Guzoo fundamentally believes offering people the opportunity to touch and hold baby animals increases a person's respect, love and understanding of the species. To learn more about GuZoo's philosophy on this click here. A common question asked by visitors as they cuddle one of our babies (i.e. lion cub) is; did the mother reject the baby? Visitors make the assumption that we are hand raising this baby only because the natural mother wouldn't. So let me clarify.

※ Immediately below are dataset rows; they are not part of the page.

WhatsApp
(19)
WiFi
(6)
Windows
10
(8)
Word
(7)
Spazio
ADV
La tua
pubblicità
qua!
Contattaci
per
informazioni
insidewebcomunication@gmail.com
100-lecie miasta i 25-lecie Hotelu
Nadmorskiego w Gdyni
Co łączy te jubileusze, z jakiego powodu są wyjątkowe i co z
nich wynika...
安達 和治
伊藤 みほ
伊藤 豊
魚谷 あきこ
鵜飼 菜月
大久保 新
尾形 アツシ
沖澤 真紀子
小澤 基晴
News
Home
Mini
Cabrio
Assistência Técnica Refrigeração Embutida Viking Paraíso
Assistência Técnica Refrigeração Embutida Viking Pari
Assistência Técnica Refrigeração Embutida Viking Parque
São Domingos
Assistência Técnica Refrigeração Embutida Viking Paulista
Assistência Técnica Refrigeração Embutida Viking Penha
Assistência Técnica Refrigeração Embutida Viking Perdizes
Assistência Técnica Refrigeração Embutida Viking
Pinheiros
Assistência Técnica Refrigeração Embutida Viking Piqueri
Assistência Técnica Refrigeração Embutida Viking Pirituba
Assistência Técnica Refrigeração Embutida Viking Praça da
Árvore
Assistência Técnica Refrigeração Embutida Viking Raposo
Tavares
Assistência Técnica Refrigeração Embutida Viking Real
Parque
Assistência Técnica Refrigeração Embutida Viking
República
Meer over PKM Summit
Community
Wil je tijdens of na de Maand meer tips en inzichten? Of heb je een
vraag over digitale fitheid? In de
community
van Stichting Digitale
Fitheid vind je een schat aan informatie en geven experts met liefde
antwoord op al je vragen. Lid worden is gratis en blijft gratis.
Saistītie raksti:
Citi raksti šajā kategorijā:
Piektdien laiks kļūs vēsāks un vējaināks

Many zoo animals breed very well in captivity, assuming of course the animals are properly fed and housed and generally maintained adequately. But animals, even our beloved house cats and dogs, naturally fear people. Any good dog breeder knows the importance of good socialization of the puppies with people and places in order to make them loving, well adjusted pets. A litter of puppies (i.e. poodles) allowed to mature without ever being touched by a person will almost never make a good friend and companion animal. They instinctively revert back to their feral ways.
Wild animal are more naturally resistant to human contact. It is not a difficult concept to imagine. After all, that is what wild means. But when a wild animal is socialized at a young age with humans, the animal learns that people are not something to fear, and depending on the species, can actually grow to welcome human contact.
Many of the animal babies we make available for the visitors to handle here at the GuZoo are animals that must be socialized with humans at an age when they are still sucking milk. For many species, this means we must take the baby permanently away from its natural mom before their eyes open. At this young age, an infant wild animal quickly forgets what its natural mother smells like and so, accepts humans to be their new family.
This decoding and recoding of the young animals is necessary to enable the baby to form a bond with its human care giver and learn to accept people as part of its pack, pride, flock etc.
Only by bottle raising wild baby animals can we at the GuZoo offer our visitors the hands on experience that people find so rewarding. Hand rearing from a very young age accustoms the wild animal to human contact so other people can hold and cuddle it without causing the animal stress.
What About the Animal?
Many people feel that taking the baby away from its mother causes emotional distress to mother and baby alike. I am not going to address this subject in relation to the higher animals such as the great apes (and perhaps elephants), as I have no experience with these animals. But I will talk about how I see things with respect to felines, canines, rodents, weasels, raccoons and other mammals and birds.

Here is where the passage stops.